Apr 8, 2014

Paging huge cypher requests

Recently I typed a simple cypher command into the Neo4j browser that effectively 'killed' the server. By this I mean the server process went to 100% CPU usage and remained there. It became unusable. In retrospect I should have expected this, since the command I typed was going to hit about 80% of a 4.5 million record database - all in one transaction!
MATCH (c:GeoptimaEvent)
  SET c :ConfigCheck
  RETURN count(c)
This command finds all nodes labeled GeoptimaEvent and adds the label ConfigCheck. My goal was to change all node labels, first by adding the new one and then by removing the old one. But what happened instead was that the server started struggling to allocate memory to hold the entire 4M change transaction. No other requests to the server could be handled. Luckily Neo4j is resilient against failure. I simply needed to restart the server to get back to my previous state.

So, how do we do this properly?

I was giving a great suggestion by Jacob Hansson to split the work into blocks, and Ian Robinson who pointed out that the SKIP and LIMIT statements can apply to the WITH clause. This lead to the following command:
MATCH (c:GeoptimaEvent)
  WHERE NOT (c:ConfigCheck)
  WITH c LIMIT 1000
  SET c :ConfigCheck
  RETURN count(c)
See how this command will only change 1000 nodes, and only those that have not already been changed. This is achieved by first streaming (c:GeoptimaEvent) nodes through the filter WHERE NOT (c:ConfigCheck), taking only the first 1000 off the top of the stream using WITH c LIMIT 1000, and then applying the SET c :ConfigCheck label to the nodes. We return the number of nodes changed. By repeating the command until the result returned is zero, we can change all the nodes.

This command took only a few hundred milliseconds on our standard server (16GB RAM Quad Core i5-4670K, Neo4j 2.0.1 default installation in Ubuntu 12.04 LTS). However, we would have to repeat this command about four thousand times to change the entire database, so let's figure out how big we can go with our transaction size before performance becomes a problem.

By trying the same command with different LIMIT # settings, we can see that the performance scales nice and linearly up to around 400000 records. After this, things get noticably slower, and after 600000 nodes it gets really bad. What is happening here is that GC is kicking in. And if you go for large enough transactions you could exceed the maximum heap size.

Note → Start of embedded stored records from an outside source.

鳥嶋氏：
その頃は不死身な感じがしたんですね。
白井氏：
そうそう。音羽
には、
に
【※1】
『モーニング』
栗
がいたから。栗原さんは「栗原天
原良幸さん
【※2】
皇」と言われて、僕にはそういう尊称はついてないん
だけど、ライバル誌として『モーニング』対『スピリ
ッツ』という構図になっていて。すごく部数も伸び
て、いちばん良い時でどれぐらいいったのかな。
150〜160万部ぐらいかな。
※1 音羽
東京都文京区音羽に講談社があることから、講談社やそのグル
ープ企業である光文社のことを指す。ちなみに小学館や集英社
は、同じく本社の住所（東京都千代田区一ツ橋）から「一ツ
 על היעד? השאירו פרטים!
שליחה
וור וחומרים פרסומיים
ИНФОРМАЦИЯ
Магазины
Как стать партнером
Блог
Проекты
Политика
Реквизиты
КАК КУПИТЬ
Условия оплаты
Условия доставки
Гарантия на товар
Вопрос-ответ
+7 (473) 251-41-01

We only needed to repeat the command ten times with a transaction size of 400,000 in order to change all 4,000,000 nodes. I was happy to do this in the Neo4j browser. If I needed to repeat the command many more times, I would have written a Ruby script and used Neography.

Now that we've added the new labels, we can remove the old ones by repeating the following command until it returns 0 changes:
MATCH (c:GeoptimaEvent)
  WITH c LIMIT 400000
  REMOVE c :GeoptimaEvent
  RETURN count(c)

A more complex example

The above case was pretty simple really. However, since then I've been faced with a much more challenging example, bulk copying properties from one part of the graph to another.

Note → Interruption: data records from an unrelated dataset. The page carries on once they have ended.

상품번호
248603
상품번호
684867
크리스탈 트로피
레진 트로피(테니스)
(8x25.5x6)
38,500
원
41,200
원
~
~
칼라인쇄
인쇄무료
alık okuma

Let's start with a little background to the problem. The database above is actually a tree structure, with the leaf nodes representing the requests made to a web service. We wanted to data mine the Apache2 logfiles, and in order to calculate high performance statistics we build a tree structure with parent nodes representing the kinds of aggregations we would like to make. We imported the data using the csvtreeloader at https://github.com/craigtaverner/csvtreeloader, leading to a tree structure like:
  -[:versions]-> (v:GeoptimaVersion)
    -[:days]-> (x:EventDay)
      -[:checks]-> (c:ConfigCheck)
We can ask queries like "How many service checks were there per day during March?":
MATCH (x:EventDay)-[r:checks]->()
  WHERE x.day >= "2014-03-01"
    AND x.day < "2014-04-01"
  RETURN x.day as Day, count(r) as Checks
This command returns very quickly and is used in dynamic websites providing instant statistics on the activity of the service.

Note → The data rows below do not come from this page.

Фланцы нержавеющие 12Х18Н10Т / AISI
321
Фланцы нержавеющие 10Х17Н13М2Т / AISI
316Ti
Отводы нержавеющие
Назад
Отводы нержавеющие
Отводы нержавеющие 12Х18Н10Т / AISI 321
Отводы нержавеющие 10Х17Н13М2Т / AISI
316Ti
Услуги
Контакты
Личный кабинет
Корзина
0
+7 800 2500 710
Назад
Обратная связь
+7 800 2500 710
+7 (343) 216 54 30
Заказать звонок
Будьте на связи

The problem I faced was that some critical information about the service check, the PLMN code of the device making the check, was saved at the (c:ConfigCheck) level. Considering that we had about 10,000 devices and 4,000,000 config checks, any query on PLMN would hit 400 times as many nodes as needed. We needed to move this critical information up the tree. However, this is not trivial, because the most obvious command to do this will read all 4,000,000 ConfigCheck nodes and copy repeatedly the same information:
MATCH (v:GeoptimaVersion)-->(x:EventDay)-->(c:ConfigCheck)
  WHERE NOT has(v.plmn)
  SET v.plmn = c.mcc+'-'+c.mnc
  RETURN count(v)
This command has two problems:
  • It will read all 4,000,000 ConfigCheck nodes in one transaction (same problem as before)
  • It will set the same PLMN code over and over on the GeoptimaVersion node (wasted effort)
We can fix both problems with the following interesting command:
MATCH (d:Device)-->(v:GeoptimaVersion)
  WHERE NOT has(v.plmn)
  WITH d, v LIMIT 1000
  MATCH (v)-[:days]->()-[:checks]->(c)
  WITH d, v,
      x in collect(
        distinct replace(c.mcc+'-'+c.mnc,'"','')
      WHERE NOT x =~ '.*null.*'
    ) as plmn
    LIMIT 1000
  SET v.plmn = plmn
  RETURN v.version_name, v.plmn, plmn
The key points in the above command are:
  • We search first for the Device and Version, filtering for ones without the PLMN and using blocks of 1000. Since there are 10,000 devices, this command only needs to be run about 10 times. Each of these will hit about 10% of the database.
  • We search for all ConfigCheck events that each Device has and for each we apply the filter() method to combine them all into a single value for that device.
  • We finally set the value to the requisite parent node and return the results.
These commands each took about 20s to run on the same server. Considering how much is going on here, this is quite impressive performance, I think.

One part of the above command deserves a little more explanation. The construction of the PLMN. We called the following function:
  x in collect(
    distinct replace(c.mcc+'-'+c.mnc,'"','')
  WHERE NOT x =~ '.*null.*'
) as plmn
What this does is:
  • Combine the properties c.mcc + '-'  +c.mnc
  • This string contained double quotes, for example my own device has '"240"-"06"' and I expect to see '240-06' for Telenor, Sweden. We use the replace() function to remove the double quotes.
  • Then we reduce the set to distinct values only using distinct()
  • And use collect() to make a single set of all matching results.
  • And filter() to remove entries with the value 'null' in them.
This was a complex example, indeed. Took a while to figure out. The fun part of it, though, was that this could be done through a little trial and error in the Neo4j Browser. Once or twice I typed in a command that hit too much of the database, but a quick restart later and I was back on track. Once it worked, it worked well, and I was able to migrate the entire database quite quickly.